DATA IN THIS EXERCISE:
------------------------

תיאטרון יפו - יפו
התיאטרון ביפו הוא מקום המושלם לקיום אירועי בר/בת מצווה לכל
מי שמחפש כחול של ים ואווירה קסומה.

------------------------

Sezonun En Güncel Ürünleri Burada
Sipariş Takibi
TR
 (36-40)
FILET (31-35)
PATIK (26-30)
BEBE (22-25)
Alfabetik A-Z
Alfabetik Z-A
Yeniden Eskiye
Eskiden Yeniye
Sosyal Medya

------------------------

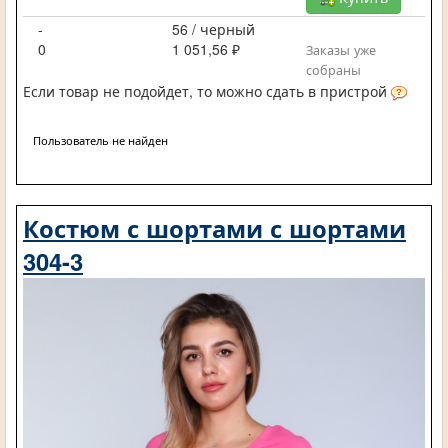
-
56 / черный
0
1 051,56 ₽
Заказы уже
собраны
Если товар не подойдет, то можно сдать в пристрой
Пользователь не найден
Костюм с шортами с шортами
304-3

------------------------

YOUR INSTRUCTIONS: Would you print exactly, and only, the lines of the data above from the line with "התיאטרון ביפו הוא" through the line with "מי שמחפש כחול של ים ואווירה קסומה.", inclusive?

EXERCISE RESPONSE:
התיאטרון ביפו הוא מקום המושלם לקיום אירועי בר/בת מצווה לכל
מי שמחפש כחול של ים ואווירה קסומה.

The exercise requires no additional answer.